#### TASK ITEM
In the material below, the lines containing the word "help" are required; copy each of them.

#### THE RECORDS

■ ■ ■

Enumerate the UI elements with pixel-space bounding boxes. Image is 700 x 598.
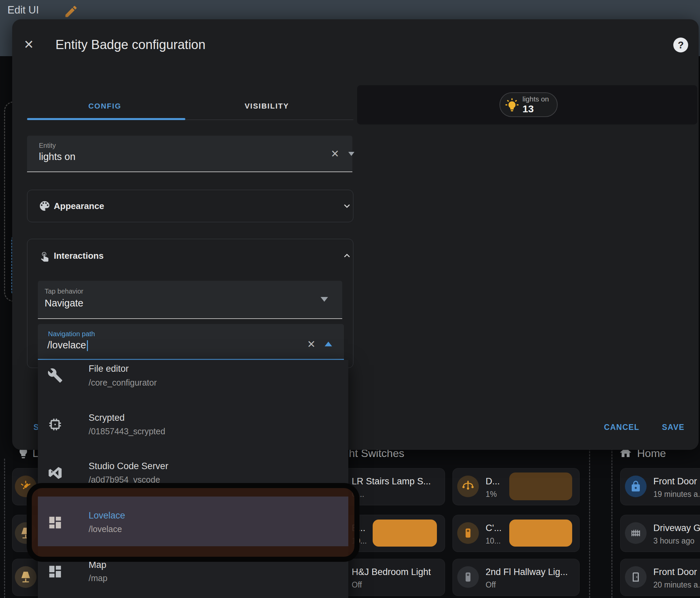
edit-ui-title: Edit UI [7,4,39,16]
dropdown-item-path: /lovelace [89,524,122,534]
palette-icon [38,200,51,212]
chevron-down-icon [341,200,353,212]
dropdown-item-name[interactable]: Studio Code Server [89,461,168,472]
lock-icon[interactable] [625,476,647,497]
gesture-tap-icon [38,249,51,262]
entity-field-label: Entity [39,142,56,150]
dropdown-item-path: /map [89,573,108,583]
brightness-slider[interactable] [509,473,572,500]
gate-icon[interactable] [625,522,647,544]
lightbulb-on-icon [505,98,519,112]
navigation-path-value: /lovelace [47,340,86,350]
screen: Edit UI L ght Switches Home LR Stairs La… [0,0,700,598]
card-title: C'... [486,523,501,533]
section-divider-dashed [589,445,590,598]
entity-badge-preview[interactable]: lights on 13 [499,92,558,117]
card-status: 1% [486,490,497,499]
appearance-expander[interactable]: Appearance [27,190,353,222]
dialog-title: Entity Badge configuration [55,38,206,52]
appearance-label: Appearance [54,201,104,211]
badge-label: lights on [522,95,549,103]
clear-icon[interactable]: ✕ [331,148,339,160]
navigation-path-field[interactable]: Navigation path /lovelace ✕ [38,324,344,360]
wrench-icon [47,368,63,383]
card-status: 10... [486,536,501,546]
tap-behavior-label: Tap behavior [45,288,84,295]
close-icon[interactable]: ✕ [24,38,34,52]
dashboard-icon [47,515,63,530]
chevron-up-icon[interactable] [325,342,332,346]
dropdown-item-lovelace[interactable]: Lovelace [89,510,125,521]
card-status: Off [352,580,362,590]
lamp-icon[interactable] [15,566,37,588]
card-status: Off [486,580,496,590]
clear-icon[interactable]: ✕ [307,338,316,350]
dropdown-arrow-icon [321,297,328,302]
vscode-icon [47,465,63,481]
dashboard-icon [47,564,63,579]
chip-icon [47,417,63,432]
tap-behavior-select[interactable]: Tap behavior Navigate [38,281,342,319]
pencil-icon[interactable] [64,4,78,19]
card-title: H&J Bedroom Light [352,567,431,577]
dropdown-item-path: /01857443_scrypted [89,427,165,436]
card-title: Driveway G... [653,523,700,533]
chevron-up-icon[interactable] [341,250,353,261]
card-title: D... [486,476,500,487]
badge-preview-panel: lights on 13 [357,85,697,124]
navigation-path-label: Navigation path [48,330,95,338]
highlighted-row-background [38,497,348,546]
card-title: Front Door [653,567,697,577]
text-caret [87,340,88,351]
interactions-expander: Interactions Tap behavior Navigate Navig… [27,239,353,368]
tap-behavior-value: Navigate [45,298,83,309]
tab-visibility[interactable]: VISIBILITY [226,102,307,111]
brightness-slider[interactable] [373,520,437,547]
cancel-button[interactable]: CANCEL [601,423,643,432]
dropdown-item-name[interactable]: Scrypted [89,413,125,423]
tab-config[interactable]: CONFIG [64,102,145,111]
dropdown-item-name[interactable]: File editor [89,364,129,374]
badge-value: 13 [522,103,549,115]
card-status: 3 hours ago [653,536,694,546]
switch-icon[interactable] [457,522,479,544]
dropdown-item-path: /core_configurator [89,378,157,388]
card-status: 19 minutes a... [653,490,700,499]
card-status: 20 minutes a... [653,580,700,590]
section-divider-dashed [4,459,5,598]
entity-field[interactable]: Entity lights on ✕ [27,136,352,172]
section-divider-dashed [611,445,612,598]
interactions-label[interactable]: Interactions [54,251,103,261]
chevron-down-icon[interactable] [348,152,354,156]
entity-field-value: lights on [39,151,75,162]
help-icon[interactable]: ? [673,38,688,52]
active-tab-indicator [27,118,185,120]
card-title: LR Stairs Lamp S... [352,476,431,487]
help-glyph: ? [678,40,684,51]
card-title: 2nd Fl Hallway Lig... [486,567,568,577]
card-title: Front Door [653,476,697,487]
brightness-slider[interactable] [509,520,572,547]
save-button[interactable]: SAVE [655,423,692,432]
navigation-path-dropdown [38,360,348,598]
chandelier-icon[interactable] [457,476,479,497]
switch-icon[interactable] [457,566,479,588]
door-icon[interactable] [625,566,647,588]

■ ■ ■

#### WRITTEN SOLUTION
help-icon[interactable]: ? [673,38,688,52]
help-glyph: ? [678,40,684,51]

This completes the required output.